(DATASET EXTRACT begins)

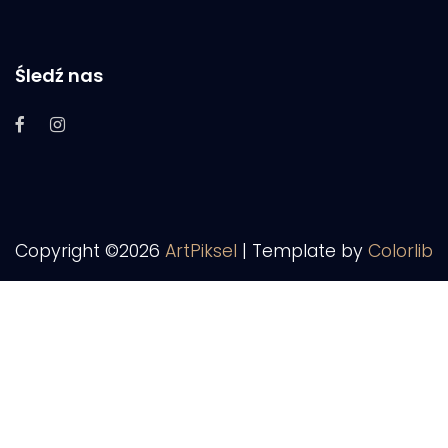
Śledź nas
Copyright ©
2026
ArtPiksel
| Template by
Colorlib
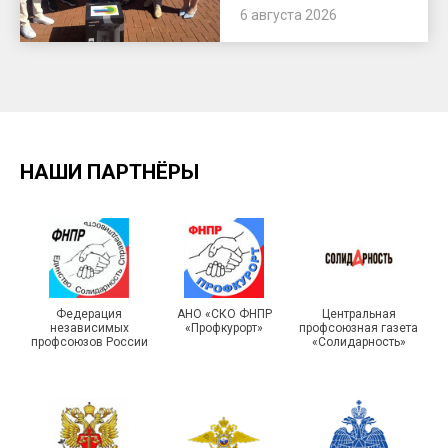
6 августа 2026
НАШИ ПАРТНЁРЫ
Федерация
АНО «СКО ФНПР
Центральная
независимых
«Профкурорт»
профсоюзная газета
профсоюзов России
«Солидарность»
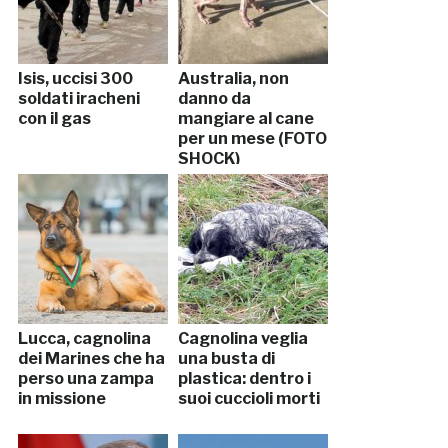
Isis, uccisi 300
Australia, non
soldati iracheni
danno da
con il gas
mangiare al cane
per un mese (FOTO
SHOCK)
Lucca, cagnolina
Cagnolina veglia
dei Marines che ha
una busta di
perso una zampa
plastica: dentro i
in missione
suoi cuccioli morti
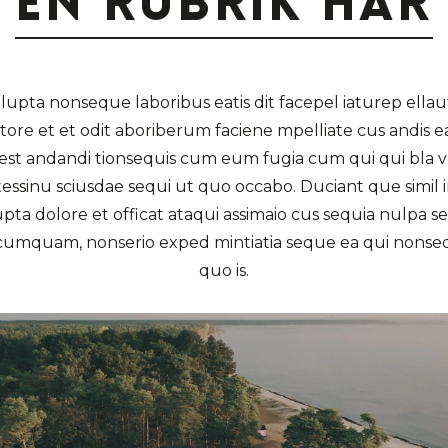
En rubrik här
lupta nonseque laboribus eatis dit facepel iaturep ellau
 tore et et odit aboriberum faciene mpelliate cus andis ea
aest andandi tionsequis cum eum fugia cum qui qui bla v
essinu sciusdae sequi ut quo occabo. Duciant que simil
pta dolore et officat ataqui assimaio cus sequia nulpa se
umquam, nonserio exped mintiatia seque ea qui nonse
quo is.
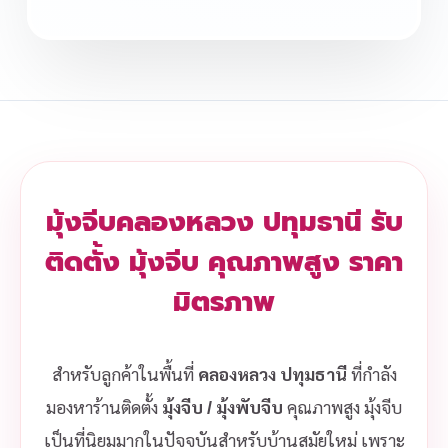
มุ้งจีบคลองหลวง ปทุมธานี รับ
ติดตั้ง มุ้งจีบ คุณภาพสูง ราคา
มิตรภาพ
สำหรับลูกค้าในพื้นที่
คลองหลวง ปทุมธานี
ที่กำลัง
มองหาร้านติดตั้ง
มุ้งจีบ / มุ้งพับจีบ
คุณภาพสูง มุ้งจีบ
เป็นที่นิยมมากในปัจจุบันสำหรับบ้านสมัยใหม่ เพราะ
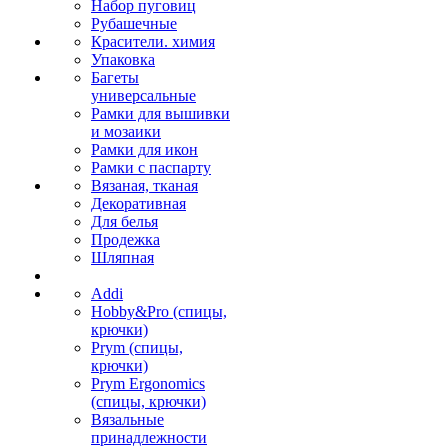
Набор пуговиц
Рубашечные
Красители. химия
Упаковка
Багеты
универсальные
Рамки для вышивки
и мозаики
Рамки для икон
Рамки с паспарту
Вязаная, тканая
Декоративная
Для белья
Продежка
Шляпная
Addi
Hobby&Pro (спицы,
крючки)
Prym (спицы,
крючки)
Prym Ergonomics
(спицы, крючки)
Вязальные
принадлежности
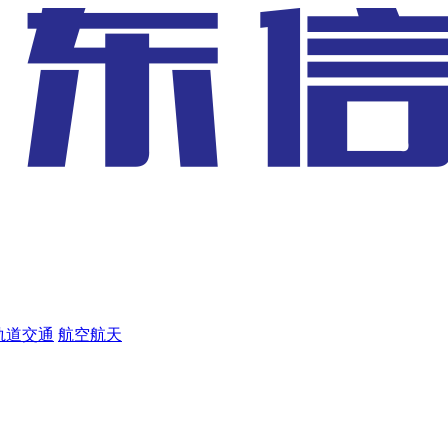
轨道交通
航空航天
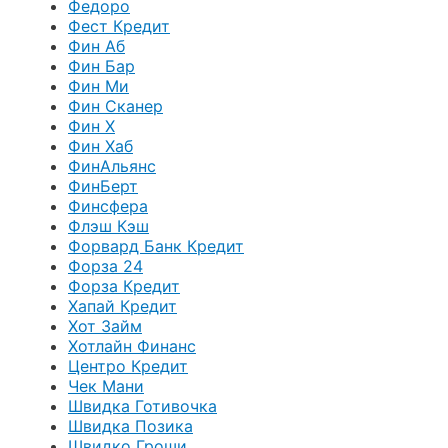
Федоро
Фест Кредит
Фин Аб
Фин Бар
Фин Ми
Фин Сканер
Фин Х
Фин Хаб
ФинАльянс
ФинБерт
Финсфера
Флэш Кэш
Форвард Банк Кредит
Форза 24
Форза Кредит
Хапай Кредит
Хот Займ
Хотлайн Финанс
Центро Кредит
Чек Мани
Швидка Готивочка
Швидка Позика
Швидко Гроши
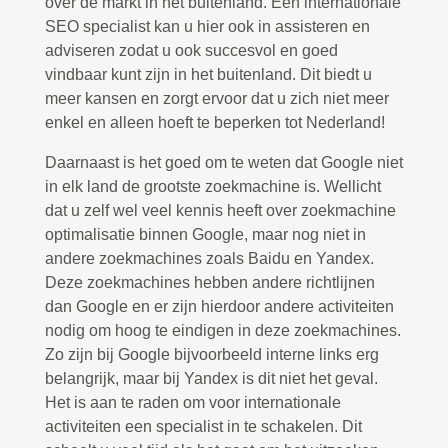
over de markt in het buitenland. Een internationale
SEO specialist kan u hier ook in assisteren en
adviseren zodat u ook succesvol en goed
vindbaar kunt zijn in het buitenland. Dit biedt u
meer kansen en zorgt ervoor dat u zich niet meer
enkel en alleen hoeft te beperken tot Nederland!
Daarnaast is het goed om te weten dat Google niet
in elk land de grootste zoekmachine is. Wellicht
dat u zelf wel veel kennis heeft over zoekmachine
optimalisatie binnen Google, maar nog niet in
andere zoekmachines zoals Baidu en Yandex.
Deze zoekmachines hebben andere richtlijnen
dan Google en er zijn hierdoor andere activiteiten
nodig om hoog te eindigen in deze zoekmachines.
Zo zijn bij Google bijvoorbeeld interne links erg
belangrijk, maar bij Yandex is dit niet het geval.
Het is aan te raden om voor internationale
activiteiten een specialist in te schakelen. Dit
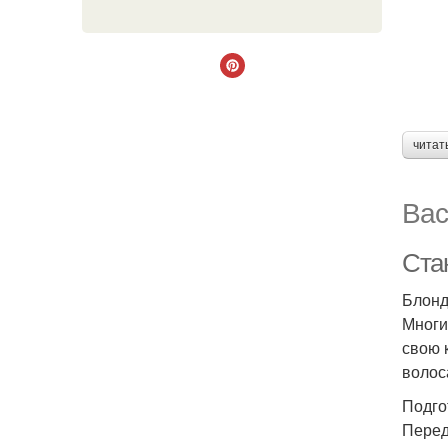
читат
Вас
Стан
Блонд
Многие
свою 
волос
Подго
Перед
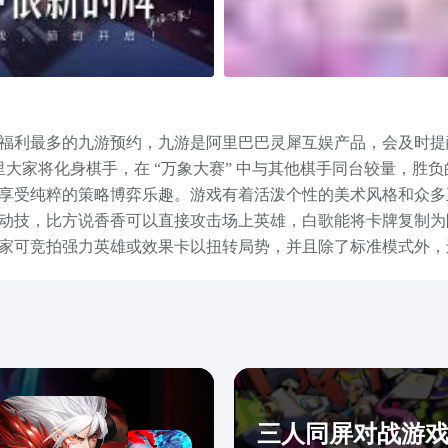
福利最多的九游预约，九游是阿里巴巴灵犀互娱产品，会及时提
这里大家将化身棋手，在 “万象大赛” 中与其他棋手同台较量，
享受纯粹的策略博弈乐趣。游戏有着活泼个性的美术风格和众多
动技，比方说香香可以直接攻击场上英雄，白歌能将卡牌复制为
家可竞拍强力英雄或效果卡以扭转局势‌，并且除了标准模式外
者万象棋免费下载地址已经放在上文了，本作主打“卡牌增益加自
三人同屏对战游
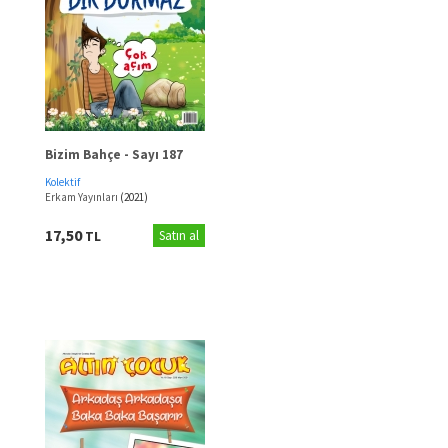
Bizim Bahçe - Sayı 187
Kolektif
Erkam Yayınları
(2021)
17,50
TL
Satın al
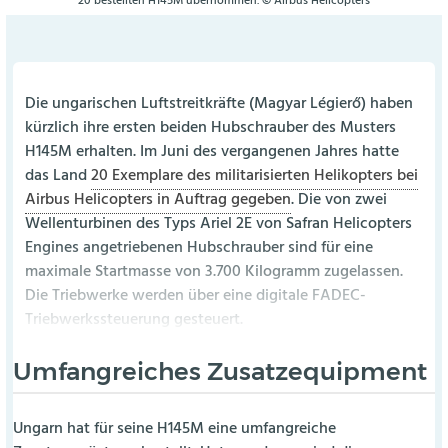
20 bestellten H145M übernommen. © Airbus Helicopters
Die ungarischen Luftstreitkräfte (Magyar Légierő) haben
kürzlich ihre ersten beiden Hubschrauber des Musters
H145M erhalten. Im Juni des vergangenen Jahres hatte
das Land
20 Exemplare des militarisierten Helikopters bei
Airbus Helicopters in Auftrag gegeben
. Die von zwei
Wellenturbinen des Typs Ariel 2E von Safran Helicopters
Engines angetriebenen Hubschrauber sind für eine
maximale Startmasse von 3.700 Kilogramm zugelassen.
Die Triebwerke werden über eine digitale FADEC-
Triebwerkssteuerung gesteuert.
Umfangreiches Zusatzequipment
Ungarn hat für seine H145M eine umfangreiche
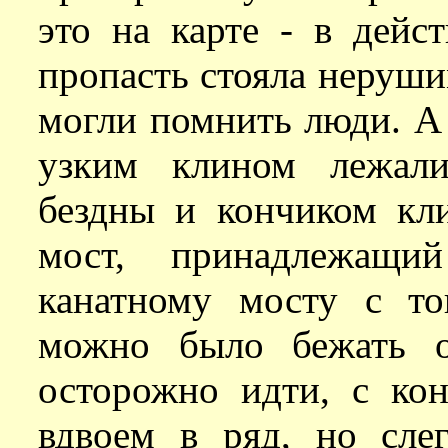
это на карте - в дейс
пропасть стояла неруши
могли помнить люди. А 
узким клином лежали
бездны и кончиком кл
мост, принадлежащи
канатному мосту с т
можно было бежать о
осторожно идти, с ко
вдвоем в ряд, но сле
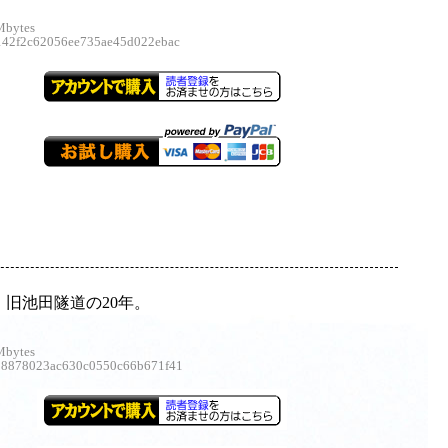
Mbytes
2f2c62056ee735ae45d022ebac
・旧池田隧道の20年。
Mbytes
878023ac630c0550c66b671f41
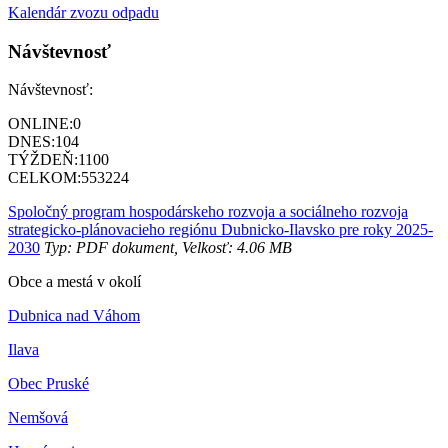
Kalendár zvozu odpadu
Návštevnosť
Návštevnosť:
ONLINE:
0
DNES:
104
TÝŽDEŇ:
1100
CELKOM:
553224
Spoločný program hospodárskeho rozvoja a sociálneho rozvoja
strategicko-plánovacieho regiónu Dubnicko-Ilavsko pre roky 2025-
2030
Typ: PDF dokument, Velkosť: 4.06 MB
Obce a mestá v okolí
Dubnica nad Váhom
Ilava
Obec Pruské
Nemšová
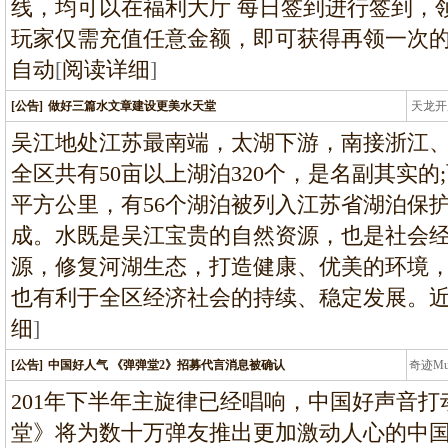
线，均可以在福利大厅 每日签到进行签到，
玩家仅需充值任意金额，即可获得再领一次
自动
[
阅读详细
]
[公告]
做好三篇水文章建设更美水天堂
天龙开
龙
吴江地处江苏最南端，太湖下游，南接浙江
全区共有50亩以上湖泊320个，是名副其实的;
平方公里，有56个湖泊被列入江苏省湖泊保护
成。水既是吴江宝贵的自然资源，也是社会
源，修复河湖生态，打造健康、优美的环境
也有利于全区经济社会的持续、稳定发展。
细
]
[公告]
中国好人气 《弹弹堂2》招募代言消息被确认
奇迹M
条龙
201年下半年主旋律已经唱响，中国好声音
堂》将为数十万弹友推出更加激动人心的中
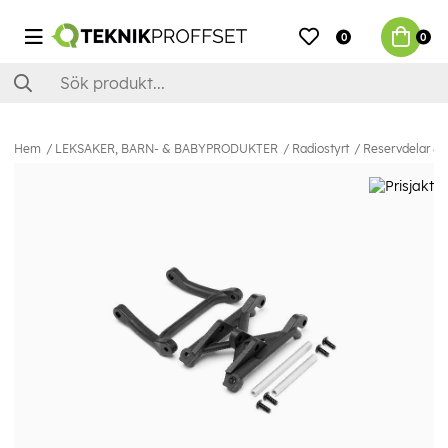
0
0
Hem
LEKSAKER, BARN- & BABYPRODUKTER
Radiostyrt
Reservdelar & E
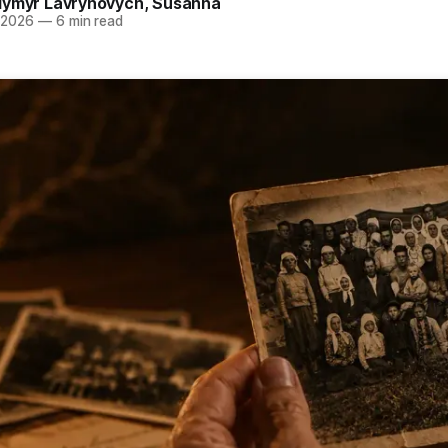
dymyr Lavrynovych
,
Susanna
 2026
—
6 min read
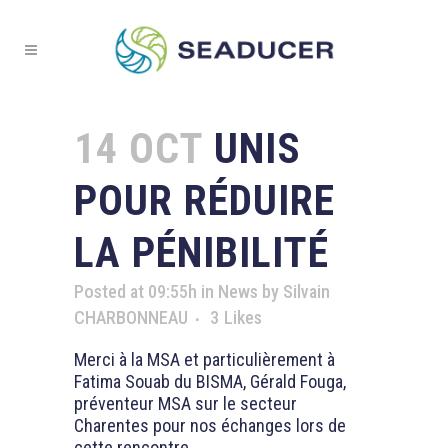
14 OCT
UNIS
POUR RÉDUIRE
LA PÉNIBILITÉ
Posted at 09:55h
in
News
by
Silvain
CHARBONNEAU
3
Likes
Merci à la MSA et particulièrement à
Fatima Souab du BISMA, Gérald Fouga,
préventeur MSA sur le secteur
Charentes pour nos échanges lors de
cette rencontre.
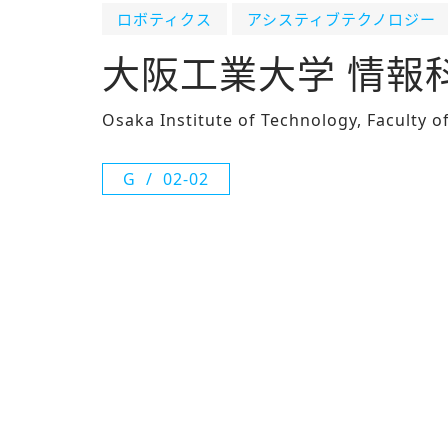
ロボティクス
アシスティブテクノロジー
大阪工業大学 情報
Osaka Institute of Technology, Faculty 
G
02-02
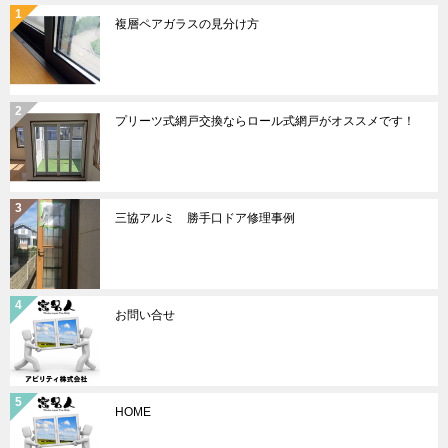
複層ペアガラスの見分け方
プリーツ式網戸交換ならロール式網戸がオススメです！
三協アルミ 勝手口ドア修理事例
お問い合せ
HOME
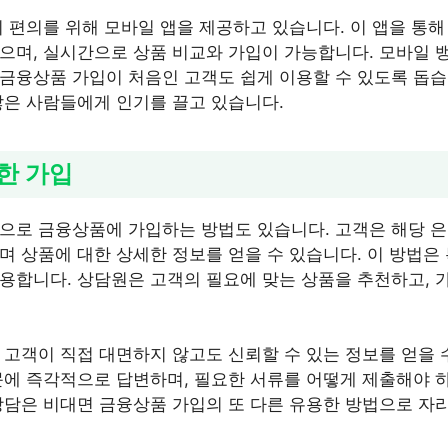
의 편의를 위해 모바일 앱을 제공하고 있습니다. 이 앱을 통
으며, 실시간으로 상품 비교와 가입이 가능합니다. 모바일 
금융상품 가입이 처음인 고객도 쉽게 이용할 수 있도록 돕습
많은 사람들에게 인기를 끌고 있습니다.
한 가입
으로 금융상품에 가입하는 방법도 있습니다. 고객은 해당 
며 상품에 대한 상세한 정보를 얻을 수 있습니다. 이 방법은
용합니다. 상담원은 고객의 필요에 맞는 상품을 추천하고, 
 고객이 직접 대면하지 않고도 신뢰할 수 있는 정보를 얻을 
문에 즉각적으로 답변하며, 필요한 서류를 어떻게 제출해야 
상담은 비대면 금융상품 가입의 또 다른 유용한 방법으로 자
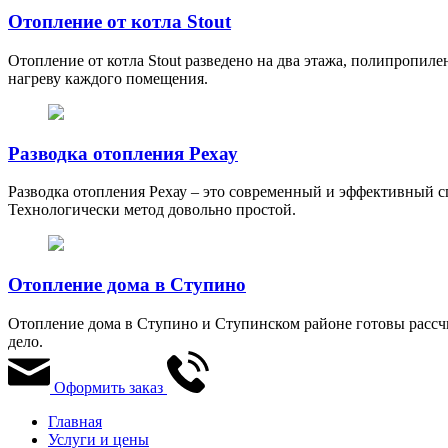
Отопление от котла Stout
Отопление от котла Stout разведено на два этажа, полипропи
нагреву каждого помещения.
Разводка отопления Рехау
Разводка отопления Рехау – это современный и эффективный с
Технологически метод довольно простой.
Отопление дома в Ступино
Отопление дома в Ступино и Ступинском районе готовы рассчи
дело.
Оформить заказ
Главная
Услуги и цены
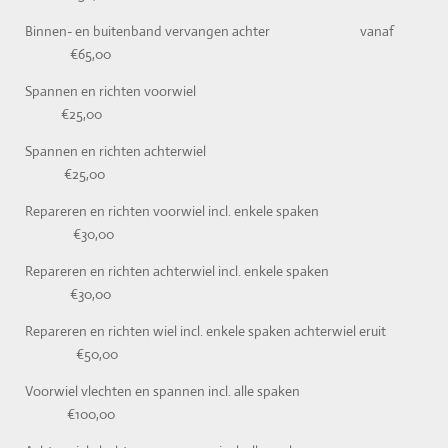
Binnen- en buitenband vervangen achter vanaf
€65,00
Spannen en richten voorwiel
€25,00
Spannen en richten achterwiel
€25,00
Repareren en richten voorwiel incl. enkele spaken
€30,00
Repareren en richten achterwiel incl. enkele spaken
€30,00
Repareren en richten wiel incl. enkele spaken achterwiel eruit
€50,00
Voorwiel vlechten en spannen incl. alle spaken
€100,00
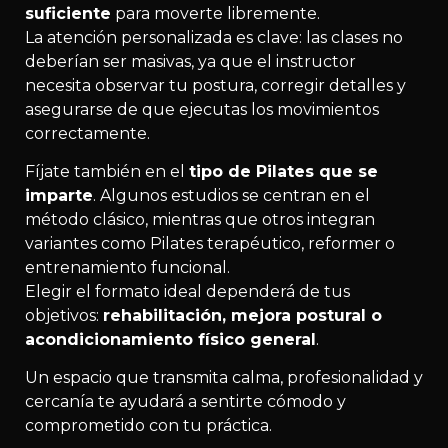
suficiente
para moverte libremente.
La atención personalizada es clave: las clases no
deberían ser masivas, ya que el instructor
necesita observar tu postura, corregir detalles y
asegurarse de que ejecutas los movimientos
correctamente.
Fíjate también en el
tipo de Pilates que se
imparte
. Algunos estudios se centran en el
método clásico, mientras que otros integran
variantes como Pilates terapéutico, reformer o
entrenamiento funcional.
Elegir el formato ideal dependerá de tus
objetivos:
rehabilitación, mejora postural o
acondicionamiento físico general
.
Un espacio que transmita calma, profesionalidad y
cercanía te ayudará a sentirte cómodo y
comprometido con tu práctica.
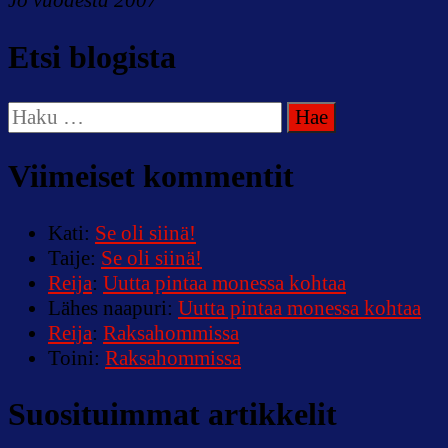
Jo vuodesta 2007
Etsi blogista
Haku:
Viimeiset kommentit
Kati
:
Se oli siinä!
Taije
:
Se oli siinä!
Reija
:
Uutta pintaa monessa kohtaa
Lähes naapuri
:
Uutta pintaa monessa kohtaa
Reija
:
Raksahommissa
Toini
:
Raksahommissa
Suosituimmat artikkelit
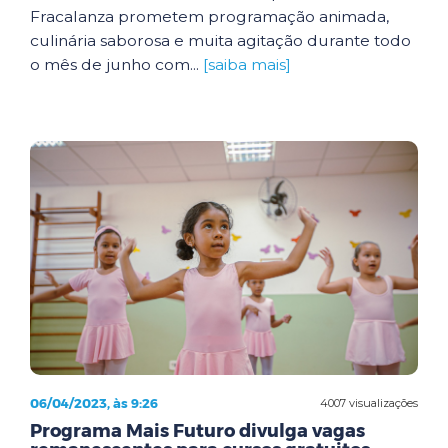
Fracalanza prometem programação animada,
culinária saborosa e muita agitação durante todo
o mês de junho com...
[saiba mais]
06/04/2023, às 9:26
4007 visualizações
Programa Mais Futuro divulga vagas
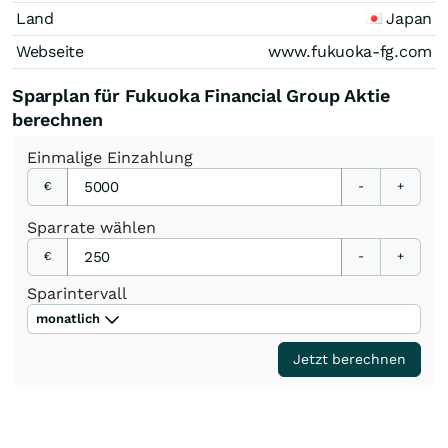
Land
Japan
Webseite
www.fukuoka-fg.com
Sparplan für Fukuoka Financial Group Aktie
berechnen
Einmalige
Einzahlung
€
-
+
Sparrate
wählen
€
-
+
Sparintervall
monatlich
Jetzt berechnen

(DATASET EXTRACT ends)

#### [YOUR TASK]
From the records above, copy exactly the lines starting at the one with "La atención personalizada" and ending at the one with "Suosituimmat artikkelit", and no others. Pictures stay out.

#### [RESPONSE AREA]
La atención personalizada es clave: las clases no
deberían ser masivas, ya que el instructor
necesita observar tu postura, corregir detalles y
asegurarse de que ejecutas los movimientos
correctamente.
Fíjate también en el
tipo de Pilates que se
imparte
. Algunos estudios se centran en el
método clásico, mientras que otros integran
variantes como Pilates terapéutico, reformer o
entrenamiento funcional.
Elegir el formato ideal dependerá de tus
objetivos:
rehabilitación, mejora postural o
acondicionamiento físico general
.
Un espacio que transmita calma, profesionalidad y
cercanía te ayudará a sentirte cómodo y
comprometido con tu práctica.
Jo vuodesta 2007
Etsi blogista
Haku:
Viimeiset kommentit
Kati
:
Se oli siinä!
Taije
:
Se oli siinä!
Reija
:
Uutta pintaa monessa kohtaa
Lähes naapuri
:
Uutta pintaa monessa kohtaa
Reija
:
Raksahommissa
Toini
:
Raksahommissa
Suosituimmat artikkelit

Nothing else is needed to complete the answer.